The Central Banks’ ‘Regime Change’

But at the August 2019 central bankers conference in Wyoming, Mark Carney and a gang of central bankers and executives at BlackRock, Inc. determined to push “regime change” and take central bank control over government spending and private sector investment flows in order to launch a dramatic shift into “green finance,” sometimes called the Great Reset.

QE5 (the fifth round of Quantitative Easing) started on October 4, 2019. The COVID pandemic then cut off production across the world.

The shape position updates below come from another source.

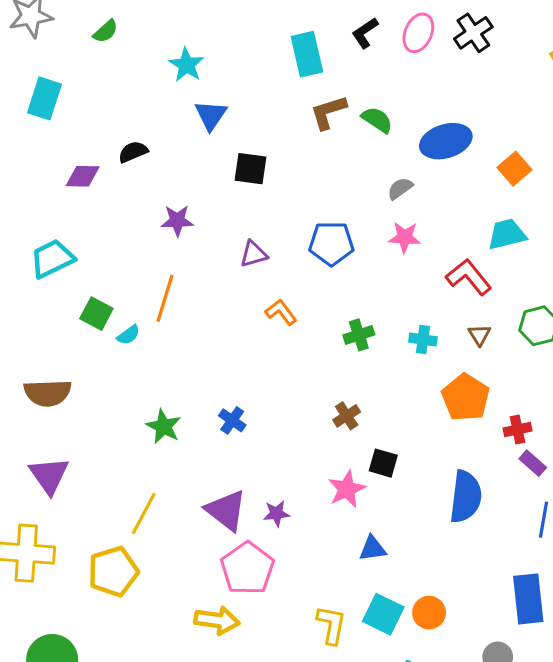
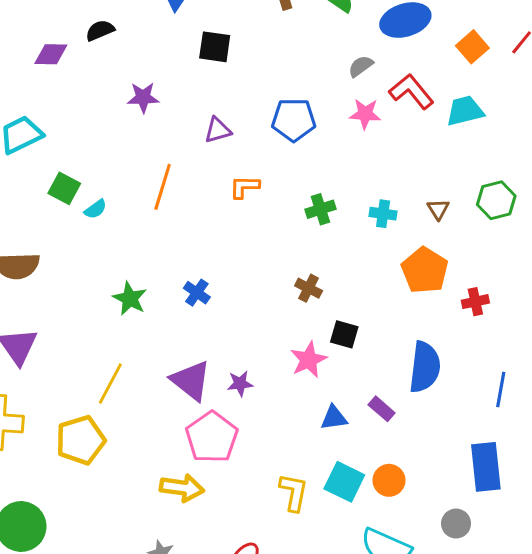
red L-shape: (469, 277) -> (411, 92), moved
orange line: (165, 298) -> (163, 187), moved
orange L-shape: (281, 312) -> (244, 187), turned -52
brown cross: (347, 416) -> (309, 288), turned -30
purple rectangle: (533, 463) -> (382, 409), moved

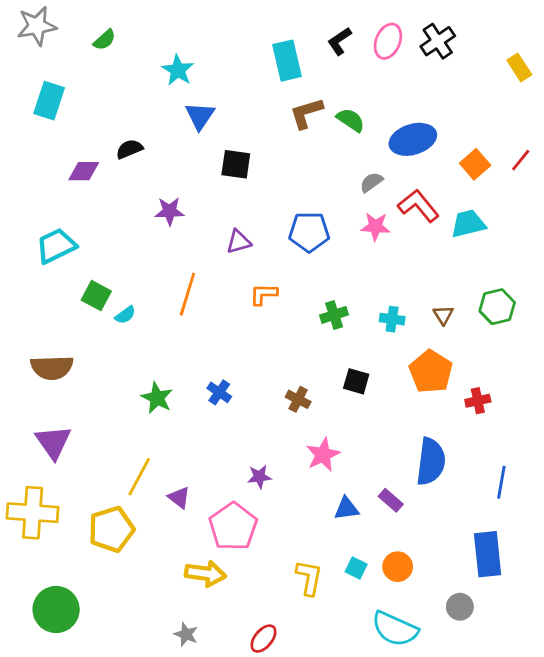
brown cross: (309, 288) -> (298, 399), moved
black square: (344, 334) -> (356, 381), moved
purple triangle: (191, 381) -> (179, 497), moved, size x0.6
cyan square: (344, 482) -> (356, 568), size x0.6

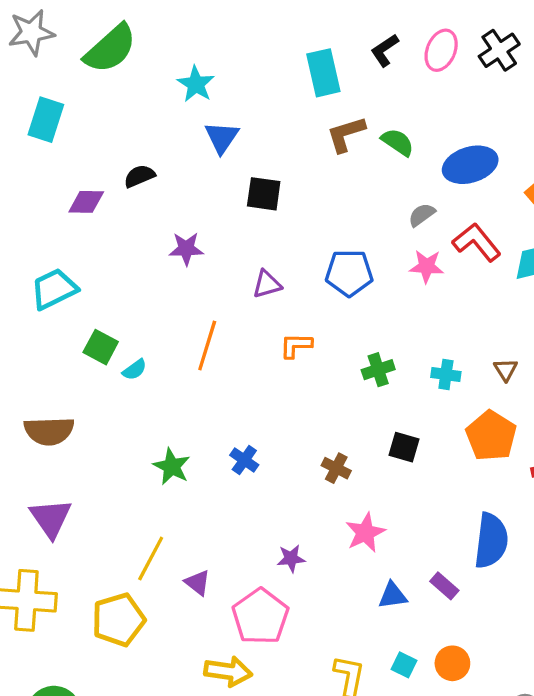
green semicircle: (104, 40) -> (110, 49), size x2.0

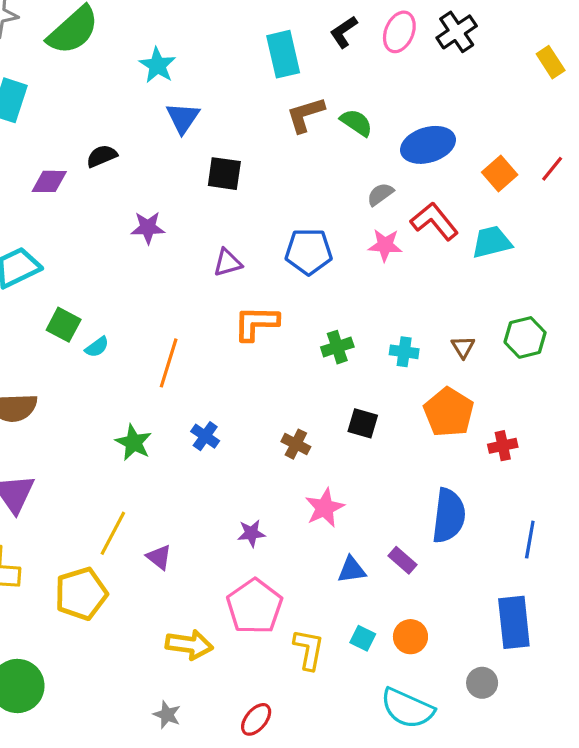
orange line: (207, 345) -> (169, 363), moved
orange L-shape: (296, 345) -> (256, 323), size x1.4
pink pentagon: (260, 617) -> (255, 606), moved

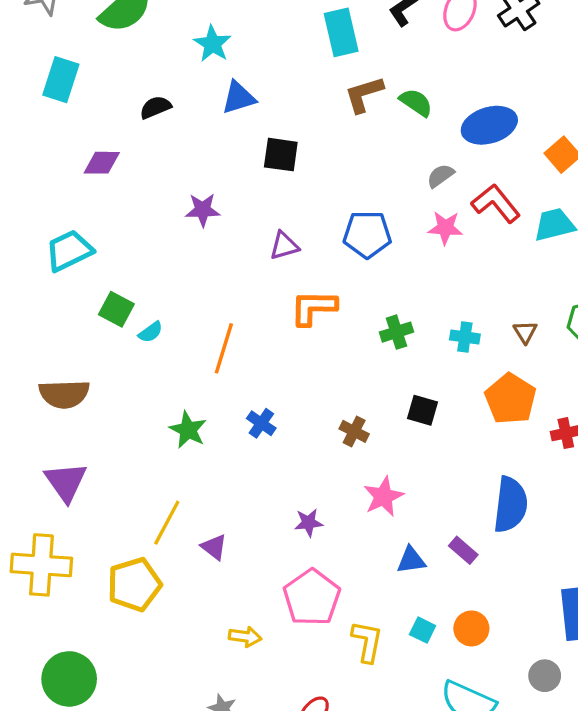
blue triangle: (183, 118) -> (238, 98), turned 39
black semicircle: (102, 156) -> (155, 107), moved
yellow arrow: (189, 645) -> (245, 637), size x0.7

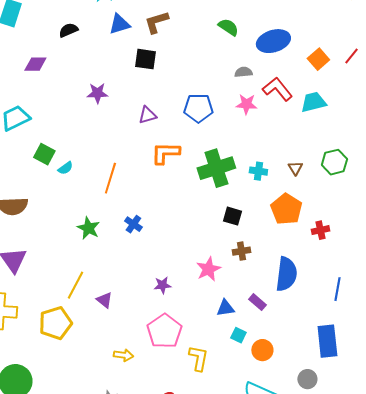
brown L-shape: (364, 94) -> (156, 22), moved
gray semicircle: (440, 176) -> (243, 72), turned 30
green cross: (396, 332) -> (216, 168), size x1.8
brown cross: (354, 431) -> (241, 251), moved, turned -36
cyan square: (423, 630) -> (238, 335), moved

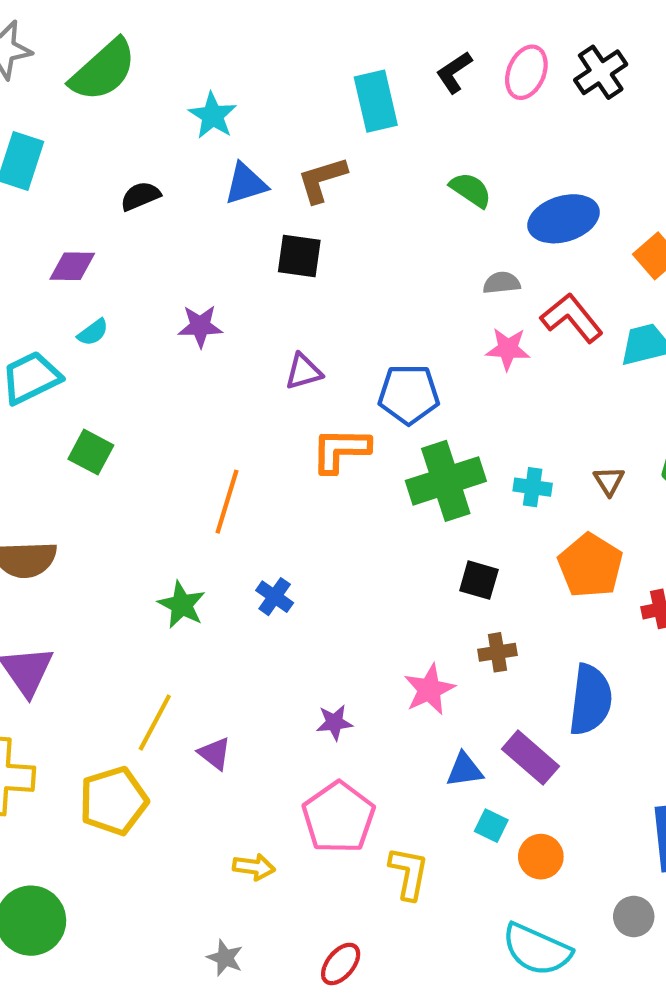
blue pentagon: (198, 108) -> (409, 394), moved
cyan semicircle: (65, 168) -> (93, 332), moved
purple rectangle: (257, 302) -> (531, 758), size x1.5

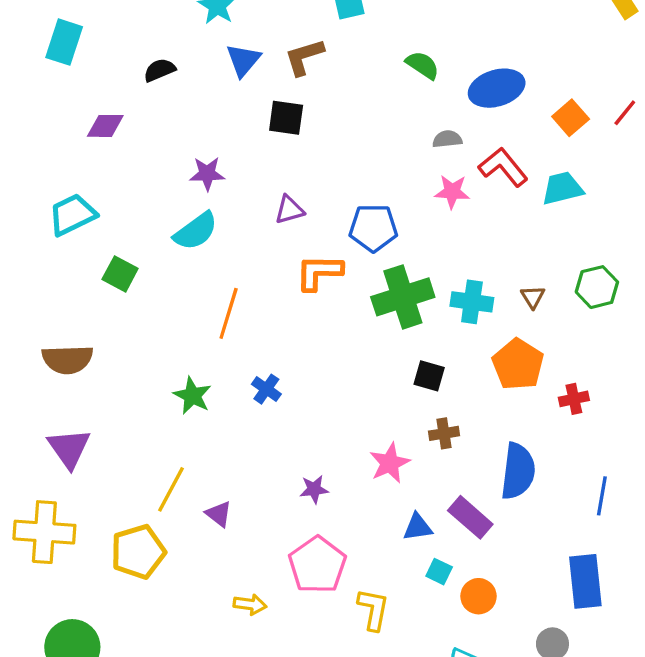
blue triangle: (246, 184) -> (243, 60), turned -33
cyan semicircle: (93, 332) -> (196, 231), moved, size x1.8
cyan cross: (533, 487) -> (472, 302), size x1.4

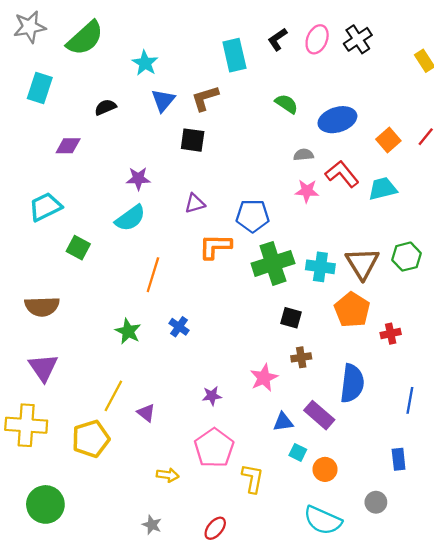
brown triangle: (533, 297) -> (362, 263), size x2.0
blue rectangle: (585, 581) -> (399, 459), size x0.6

The Federal Reserve and European Central Bank in March 2020 launched a completely unprecedented pace of QE of more than $250 billion per month between them. The so-called “Green New Deal” was driven forward, which—it is now very clear—reduced productivity. It cut production of all fossil fuels, while failing to replace them with any reliable baseline power and heat. And so it spread energy chaos. At the same time, in a “Fed-Treasury partnership” brokered by BlackRock, Inc., the U.S. Treasury borrowed $5 trillion in “COVID relief” funds in a year through the CARES Act and the American Rescue Act, to drive private sector spending. “Trillions were shifted” toward the new green finance bubble.

The worldwide collapse of production and productivity, since very early in 2020, continues. Look at the American physical economy. Since 2019 it has shrunk by 500,000 productive jobs, 5.5 million overall jobs, and has lost 3% of industrial production. The American workforce itself has shrunk by 5 million since 2019.

With that going on, the $14 trillion Fed-plus-Treasury-plus-European Central Bank money-printing during 2020-21 alone meant that the Triple Curve collapse function would now end in a combination of an economic breakdown and an explosion of inflation.

And in fact, in just the two years between July 2019 and July 2021, all 20 of the above commodities rapidly inflated: the agricultural commodities by 20-25%; the rest by far more, up to 250%. Most of these inflated in the range of 20-50% in those two years.

And worse, the two-year burst of commodity inflation measured here by the World Bank’s “Pink Sheet” data, goes only through July, four months ago, when retail inflation was really just getting started. In the energy commodities, the inflation has accelerated further from July until this end of October. This is the hyperinflationary process described by LaRouche’s “Triple Curve” collapse function.

And How To Stop It

During that earlier period in this century, LaRouche also designed and publicized the actions which must be taken to stop such a spiral and start recovery.

Long-term, state-to-state contracts for energy commodities, freezing out speculators in “paper gas,” “paper oil,” etc. What LaRouche insisted on in 2001, when oil first went over $100/barrel, Russian President Putin is now demanding for natural gas supplies.

Glass-Steagall reorganization of banking, breaking up megabanks which are using their current huge deposit bases for speculation and for lending to other speculative financial operations.

“Hamiltonian” national banks in every nation, to participate in the credit for projects of new infrastructure, as pioneered since 2013 by China with the Belt and Road Initiative.

Agreement of major powers outside the City of London on a “new Bretton Woods” credit and monetary system which will keep exchange rates stable for long periods.

Funding of development with the most advanced energy-dense technologies, and of crash programs for fusion energy development and space exploration.

And now, in today’s strategic and human crisis, we must add:

Rapid increase of food production, to double it worldwide, and construction of new health and public health systems—obviously, the focus immediately falls on Afghanistan, Haiti, and other nations where economic life, and life itself, has collapsed.